This project is an ETL (Extract, Transform, Load) process that is used for extracting data from various sources, transforming it into a format that can be used for analysis and loading it into a destination database or storage.
To install the required packages, run the following command:
pip install -r requirements.txt
To run the example command, use the following command:
python main.py --data-source kontrakty_godzinowe --date-from DATE_FROM --date-to DATE_TO
or
python main.py --data-source wielkosci_podstawowe --date-from DATE_FROM --date-to DATE_TO
or
python main.py --data-source generacja_mocy_jednostek_wytworczych --date-from DATE_FROM --date-to DATE_TO
Note: The above command assumes that the current directory is the root directory of the project.
This project can be used to extract data, transform it into a format that can be used for analysis (.csv), and load it into a destination file.
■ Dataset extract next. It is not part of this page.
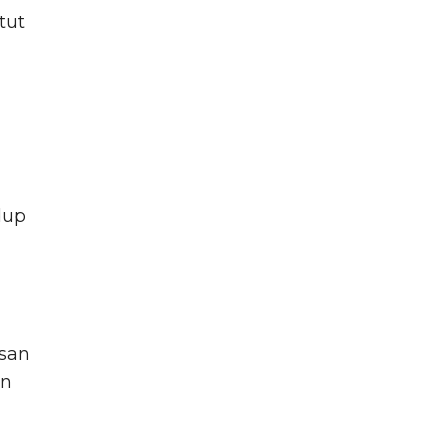
tut
dup
asan
an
The example command above extracts data from "kontrakty_godzinowe", "wielkosci_podstawowe" and "generacja_mocy_jednostek_wytworczych" data sources for the date range of DATE_FROM to DATE_TO. Please replace DATE_FROM and DATE_TO with the desired date in format YYYYMMDD
The date-to parameter is optional, if not provided the data for only DATE_FROM will be extracted.
The data source "kontrakty_godzinowe" uses the package BeautifulSoup4 (bs4) to scrape data from a website, while the "wielkosci_podstawowe" and "generacja_mocy_jednostek_wytworczych" data sources use direct links to download the data.